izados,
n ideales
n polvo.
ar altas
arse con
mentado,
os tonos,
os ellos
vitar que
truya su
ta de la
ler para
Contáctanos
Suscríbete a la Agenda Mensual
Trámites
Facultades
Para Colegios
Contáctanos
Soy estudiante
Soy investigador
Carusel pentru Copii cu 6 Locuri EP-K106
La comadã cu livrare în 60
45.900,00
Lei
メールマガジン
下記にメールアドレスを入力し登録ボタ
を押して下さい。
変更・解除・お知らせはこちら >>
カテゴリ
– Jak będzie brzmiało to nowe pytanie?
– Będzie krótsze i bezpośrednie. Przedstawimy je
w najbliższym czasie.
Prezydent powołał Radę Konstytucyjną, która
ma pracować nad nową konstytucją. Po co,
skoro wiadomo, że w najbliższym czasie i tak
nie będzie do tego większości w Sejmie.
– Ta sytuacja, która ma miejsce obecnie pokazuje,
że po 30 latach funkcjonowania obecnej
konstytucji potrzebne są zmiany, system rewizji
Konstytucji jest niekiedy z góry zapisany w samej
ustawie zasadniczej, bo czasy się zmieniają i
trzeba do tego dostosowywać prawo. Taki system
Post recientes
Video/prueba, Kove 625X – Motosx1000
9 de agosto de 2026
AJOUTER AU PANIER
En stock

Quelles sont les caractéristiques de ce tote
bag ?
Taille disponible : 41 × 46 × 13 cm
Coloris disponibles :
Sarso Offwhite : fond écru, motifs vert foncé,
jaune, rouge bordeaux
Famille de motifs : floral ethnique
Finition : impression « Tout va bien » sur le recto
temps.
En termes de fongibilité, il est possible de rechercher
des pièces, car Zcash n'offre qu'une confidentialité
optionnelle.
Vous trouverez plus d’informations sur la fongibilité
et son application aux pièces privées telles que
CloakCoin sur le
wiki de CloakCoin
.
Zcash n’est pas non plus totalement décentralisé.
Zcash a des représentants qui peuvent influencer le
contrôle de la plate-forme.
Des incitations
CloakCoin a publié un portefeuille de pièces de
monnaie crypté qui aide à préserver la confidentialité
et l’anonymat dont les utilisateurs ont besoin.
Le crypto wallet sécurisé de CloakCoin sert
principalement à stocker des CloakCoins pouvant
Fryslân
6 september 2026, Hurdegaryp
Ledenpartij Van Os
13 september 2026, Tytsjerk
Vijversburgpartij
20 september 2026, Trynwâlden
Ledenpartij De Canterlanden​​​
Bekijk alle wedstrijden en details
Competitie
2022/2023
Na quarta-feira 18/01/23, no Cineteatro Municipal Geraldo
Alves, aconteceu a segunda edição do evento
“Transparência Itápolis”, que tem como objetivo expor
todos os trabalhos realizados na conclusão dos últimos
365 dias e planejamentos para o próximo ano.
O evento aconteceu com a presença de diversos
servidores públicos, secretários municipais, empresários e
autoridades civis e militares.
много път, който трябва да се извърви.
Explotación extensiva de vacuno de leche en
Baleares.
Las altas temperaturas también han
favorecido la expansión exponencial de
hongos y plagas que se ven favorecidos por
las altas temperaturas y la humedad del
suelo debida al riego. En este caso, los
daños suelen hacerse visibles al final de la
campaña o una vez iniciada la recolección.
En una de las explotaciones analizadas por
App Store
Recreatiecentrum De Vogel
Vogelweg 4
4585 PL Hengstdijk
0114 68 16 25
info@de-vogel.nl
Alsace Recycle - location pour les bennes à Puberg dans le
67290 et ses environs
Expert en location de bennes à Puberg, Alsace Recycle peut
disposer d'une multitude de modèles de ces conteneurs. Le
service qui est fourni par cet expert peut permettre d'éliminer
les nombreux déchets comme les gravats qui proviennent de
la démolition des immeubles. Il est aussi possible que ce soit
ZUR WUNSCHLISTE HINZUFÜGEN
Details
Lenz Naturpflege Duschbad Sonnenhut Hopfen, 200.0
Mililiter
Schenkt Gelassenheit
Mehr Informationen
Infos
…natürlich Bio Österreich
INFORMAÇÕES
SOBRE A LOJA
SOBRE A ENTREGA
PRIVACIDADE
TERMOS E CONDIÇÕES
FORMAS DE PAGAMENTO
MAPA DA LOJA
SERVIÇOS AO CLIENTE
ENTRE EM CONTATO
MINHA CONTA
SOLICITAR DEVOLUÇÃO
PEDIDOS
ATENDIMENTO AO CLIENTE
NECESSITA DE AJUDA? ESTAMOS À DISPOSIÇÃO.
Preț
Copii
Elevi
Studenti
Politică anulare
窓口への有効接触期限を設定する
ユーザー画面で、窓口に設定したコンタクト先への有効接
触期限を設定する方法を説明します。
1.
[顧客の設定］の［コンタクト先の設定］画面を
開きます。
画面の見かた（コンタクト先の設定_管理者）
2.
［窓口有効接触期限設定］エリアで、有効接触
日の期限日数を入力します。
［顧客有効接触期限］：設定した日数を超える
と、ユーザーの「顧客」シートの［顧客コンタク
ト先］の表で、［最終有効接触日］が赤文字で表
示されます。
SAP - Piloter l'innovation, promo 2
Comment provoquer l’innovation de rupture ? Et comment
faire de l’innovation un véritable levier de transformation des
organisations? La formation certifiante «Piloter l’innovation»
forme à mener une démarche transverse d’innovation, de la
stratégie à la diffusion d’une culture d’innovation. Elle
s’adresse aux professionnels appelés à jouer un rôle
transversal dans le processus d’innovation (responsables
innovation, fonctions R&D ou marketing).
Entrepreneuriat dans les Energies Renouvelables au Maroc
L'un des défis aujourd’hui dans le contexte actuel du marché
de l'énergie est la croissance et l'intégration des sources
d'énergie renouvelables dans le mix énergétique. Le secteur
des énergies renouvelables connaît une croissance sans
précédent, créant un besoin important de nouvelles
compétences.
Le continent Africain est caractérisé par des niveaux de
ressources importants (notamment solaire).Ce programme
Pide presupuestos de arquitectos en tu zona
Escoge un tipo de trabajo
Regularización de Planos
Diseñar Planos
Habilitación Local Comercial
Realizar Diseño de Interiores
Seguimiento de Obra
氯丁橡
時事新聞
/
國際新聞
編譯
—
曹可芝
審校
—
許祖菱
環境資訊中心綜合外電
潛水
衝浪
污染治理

#####

■ ASSIGNMENT: Lines with the word "motifs": copy each one from the data above.

■ RESPONSE:
Sarso Offwhite : fond écru, motifs vert foncé,
Famille de motifs : floral ethnique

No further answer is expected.